Yume is currently running a pilot program with funding from the Victorian government, and Barfield says the Suez investment will “supercharge” its development.

Suez CEO Mark Venhoek said the partnership began in 2019 and taking a formal equity stake was the logical next step.

“There were a couple of factors that drove our decision, the main one being core to our business – that our purpose is to shape a sustainable environment right now. It makes perfect business sense for us to support an organisation that shares that ethos, challenging the way we look at surplus food and diverting it from landfill,” Venhoek told Food & Drink Business.

Barfield said, “Suez really walks the walk. When we were looking for partners in 2018, they already had landfill diversion managers on team. No one else had that,” she said.

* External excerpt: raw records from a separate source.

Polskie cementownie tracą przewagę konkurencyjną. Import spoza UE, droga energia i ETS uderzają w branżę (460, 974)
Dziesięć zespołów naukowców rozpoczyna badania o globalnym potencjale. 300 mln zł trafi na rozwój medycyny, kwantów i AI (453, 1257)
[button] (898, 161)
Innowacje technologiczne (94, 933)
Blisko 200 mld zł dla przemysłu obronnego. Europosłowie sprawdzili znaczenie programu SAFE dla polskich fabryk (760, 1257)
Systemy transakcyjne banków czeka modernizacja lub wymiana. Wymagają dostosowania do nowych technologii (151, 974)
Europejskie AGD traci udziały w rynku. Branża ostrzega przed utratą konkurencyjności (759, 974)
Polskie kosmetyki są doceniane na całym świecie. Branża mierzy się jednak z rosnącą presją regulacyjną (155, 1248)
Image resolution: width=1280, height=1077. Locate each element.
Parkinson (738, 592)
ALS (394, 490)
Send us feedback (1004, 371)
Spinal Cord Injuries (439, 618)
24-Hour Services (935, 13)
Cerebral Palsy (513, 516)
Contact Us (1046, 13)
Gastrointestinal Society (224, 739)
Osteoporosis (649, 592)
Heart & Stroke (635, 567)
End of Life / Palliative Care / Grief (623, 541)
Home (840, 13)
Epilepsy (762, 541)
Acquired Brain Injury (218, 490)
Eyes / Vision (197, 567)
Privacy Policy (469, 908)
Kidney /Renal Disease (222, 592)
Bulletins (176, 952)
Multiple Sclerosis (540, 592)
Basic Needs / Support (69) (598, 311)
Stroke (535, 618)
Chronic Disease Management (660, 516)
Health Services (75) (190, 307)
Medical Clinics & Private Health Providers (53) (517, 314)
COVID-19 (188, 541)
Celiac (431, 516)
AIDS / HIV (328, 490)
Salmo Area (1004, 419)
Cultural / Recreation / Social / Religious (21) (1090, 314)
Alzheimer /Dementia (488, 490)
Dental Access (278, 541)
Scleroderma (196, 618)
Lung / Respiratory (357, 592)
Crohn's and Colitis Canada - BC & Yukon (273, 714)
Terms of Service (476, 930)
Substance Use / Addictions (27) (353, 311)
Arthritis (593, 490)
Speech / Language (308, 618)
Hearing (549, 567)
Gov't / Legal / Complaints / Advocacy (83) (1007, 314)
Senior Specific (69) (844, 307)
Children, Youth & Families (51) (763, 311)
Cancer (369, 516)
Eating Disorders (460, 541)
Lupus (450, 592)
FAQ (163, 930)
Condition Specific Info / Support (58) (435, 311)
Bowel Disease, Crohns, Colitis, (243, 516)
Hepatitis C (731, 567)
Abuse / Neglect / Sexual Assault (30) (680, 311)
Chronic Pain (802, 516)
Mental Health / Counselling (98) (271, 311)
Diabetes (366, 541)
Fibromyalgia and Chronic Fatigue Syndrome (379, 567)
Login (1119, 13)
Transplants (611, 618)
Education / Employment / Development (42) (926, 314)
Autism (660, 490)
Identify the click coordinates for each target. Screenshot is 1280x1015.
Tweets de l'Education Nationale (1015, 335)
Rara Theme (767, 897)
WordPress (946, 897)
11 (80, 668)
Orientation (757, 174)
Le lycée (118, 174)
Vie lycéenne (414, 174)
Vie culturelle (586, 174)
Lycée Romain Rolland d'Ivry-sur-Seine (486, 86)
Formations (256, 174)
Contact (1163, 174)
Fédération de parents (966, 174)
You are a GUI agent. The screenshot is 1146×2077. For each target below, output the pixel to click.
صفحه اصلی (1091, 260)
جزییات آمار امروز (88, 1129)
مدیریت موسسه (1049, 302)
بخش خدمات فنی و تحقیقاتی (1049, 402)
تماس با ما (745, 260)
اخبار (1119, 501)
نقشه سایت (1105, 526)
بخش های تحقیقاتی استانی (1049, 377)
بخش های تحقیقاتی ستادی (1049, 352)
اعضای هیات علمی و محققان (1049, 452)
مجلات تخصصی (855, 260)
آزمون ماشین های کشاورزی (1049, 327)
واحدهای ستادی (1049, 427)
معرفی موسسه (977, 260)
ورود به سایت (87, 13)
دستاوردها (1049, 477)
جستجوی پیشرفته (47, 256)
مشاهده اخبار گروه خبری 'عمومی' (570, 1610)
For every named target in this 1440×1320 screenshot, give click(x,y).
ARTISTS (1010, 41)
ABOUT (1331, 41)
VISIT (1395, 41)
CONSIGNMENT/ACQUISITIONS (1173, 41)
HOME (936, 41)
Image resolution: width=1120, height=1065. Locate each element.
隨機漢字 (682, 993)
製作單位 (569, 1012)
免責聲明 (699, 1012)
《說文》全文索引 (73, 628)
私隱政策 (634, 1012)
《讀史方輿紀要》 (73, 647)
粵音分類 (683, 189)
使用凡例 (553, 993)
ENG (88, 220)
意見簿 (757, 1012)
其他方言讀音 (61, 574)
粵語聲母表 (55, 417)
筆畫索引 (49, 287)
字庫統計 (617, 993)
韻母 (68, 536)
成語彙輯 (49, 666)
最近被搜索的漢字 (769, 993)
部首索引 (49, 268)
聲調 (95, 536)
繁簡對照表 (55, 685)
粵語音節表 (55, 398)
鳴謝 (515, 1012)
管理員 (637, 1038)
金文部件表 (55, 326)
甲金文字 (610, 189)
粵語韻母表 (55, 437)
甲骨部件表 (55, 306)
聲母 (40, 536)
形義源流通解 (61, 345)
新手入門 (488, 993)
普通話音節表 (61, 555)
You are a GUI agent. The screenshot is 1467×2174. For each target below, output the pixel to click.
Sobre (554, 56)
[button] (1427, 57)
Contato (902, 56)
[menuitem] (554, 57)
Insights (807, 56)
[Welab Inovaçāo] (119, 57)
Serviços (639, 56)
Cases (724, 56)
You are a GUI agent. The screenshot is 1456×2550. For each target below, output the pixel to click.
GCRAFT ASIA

“Last year, COVID-19 showed us that we weren’t being habitually used by businesses. We realised we needed to be integrated into their systems. Food was still going to waste and was being missed by antiquated systems or because someone was off sick or had left the company,” Barfield said.

A key problem is the low return, super complex nature of dealing with excess stock. 

 

Venhoek said: “We are a global brand with global exposure and we can help take Yume to the next level – first and foremost, focus is on Australia as we have so much to do.”

Since Yume was founded in 2016, it has prevented nearly three million kilograms of quality surplus food becoming waste, and returned more than $8.4 million to growers, manufacturers and businesses.